Action item: The records follow. Filter them to the lines that hold "route".

Exercise input:
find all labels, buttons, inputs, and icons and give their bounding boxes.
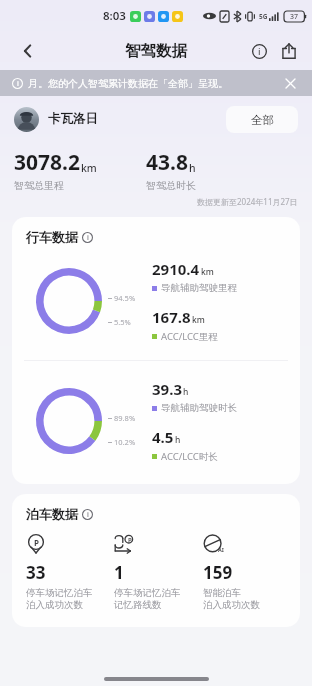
staticText: km xyxy=(81,161,97,175)
button[interactable]: Smart parking xyxy=(203,534,292,611)
staticText: 泊入成功次数 xyxy=(26,599,83,611)
staticText: 5G xyxy=(259,12,268,21)
button[interactable]: 泊车数据 xyxy=(12,494,300,627)
button[interactable]: 全部 xyxy=(226,106,298,133)
staticText: P xyxy=(128,536,132,544)
staticText: 全部 xyxy=(251,113,274,127)
staticText: 月。您的个人智驾累计数据在「全部」呈现。 xyxy=(28,77,228,90)
staticText: 8:03 xyxy=(103,8,126,24)
staticText: i xyxy=(17,79,19,89)
staticText: 卡瓦洛日 xyxy=(48,111,98,127)
button[interactable]: Memory route xyxy=(114,534,203,611)
staticText: 94.5% xyxy=(114,293,136,303)
other: Eye care xyxy=(203,11,216,21)
staticText: 43.8 xyxy=(146,148,188,177)
staticText: 10.2% xyxy=(114,437,136,447)
staticText: 停车场记忆泊车 xyxy=(114,587,181,599)
staticText: km xyxy=(192,314,205,326)
staticText: 导航辅助驾驶里程 xyxy=(161,282,237,294)
other: Memory parking xyxy=(26,534,46,554)
button[interactable]: 行车数据 xyxy=(12,217,300,484)
staticText: i xyxy=(87,510,89,520)
staticText: i xyxy=(87,233,89,243)
other: Memory route xyxy=(114,534,134,554)
staticText: 167.8 xyxy=(152,307,191,327)
staticText: 智驾数据 xyxy=(125,41,187,61)
staticText: h xyxy=(189,161,196,175)
staticText: 泊入成功次数 xyxy=(203,599,260,611)
staticText: 2910.4 xyxy=(152,259,200,279)
staticText: i xyxy=(258,45,261,58)
staticText: 1 xyxy=(114,561,124,584)
staticText: h xyxy=(175,434,181,446)
staticText: 导航辅助驾驶时长 xyxy=(161,402,237,414)
staticText: 记忆路线数 xyxy=(114,599,162,611)
staticText: 智驾总里程 xyxy=(14,179,64,192)
button[interactable]: Close xyxy=(280,73,300,93)
staticText: 停车场记忆泊车 xyxy=(26,587,93,599)
staticText: ACC/LCC里程 xyxy=(161,330,218,343)
other: Share xyxy=(281,43,297,59)
button[interactable]: Avatar xyxy=(14,107,39,132)
staticText: 行车数据 xyxy=(26,229,78,245)
staticText: 89.8% xyxy=(114,413,136,423)
staticText: 智驾总时长 xyxy=(146,179,196,192)
staticText: P xyxy=(34,537,39,548)
staticText: km xyxy=(201,266,214,278)
staticText: 数据更新至2024年11月27日 xyxy=(197,196,298,207)
staticText: 泊车数据 xyxy=(26,506,78,522)
staticText: ACC/LCC时长 xyxy=(161,450,218,463)
button[interactable]: Memory parking xyxy=(26,534,114,611)
staticText: 159 xyxy=(203,561,233,584)
staticText: 4.5 xyxy=(152,427,174,447)
staticText: AI xyxy=(218,546,224,553)
button[interactable]: Info xyxy=(244,36,274,66)
staticText: 33 xyxy=(26,561,46,584)
staticText: 3078.2 xyxy=(14,148,80,177)
staticText: 37 xyxy=(290,12,299,22)
staticText: h xyxy=(183,386,189,398)
staticText: 5.5% xyxy=(114,317,131,327)
staticText: 智能泊车 xyxy=(203,587,241,599)
button[interactable]: Back xyxy=(12,35,44,67)
button[interactable]: Share xyxy=(274,36,304,66)
other: Smart parking xyxy=(203,534,223,554)
staticText: 39.3 xyxy=(152,379,182,399)
button[interactable]: i xyxy=(0,70,312,96)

Response area:
button[interactable]: Memory route xyxy=(114,534,203,611)
other: Memory route xyxy=(114,534,134,554)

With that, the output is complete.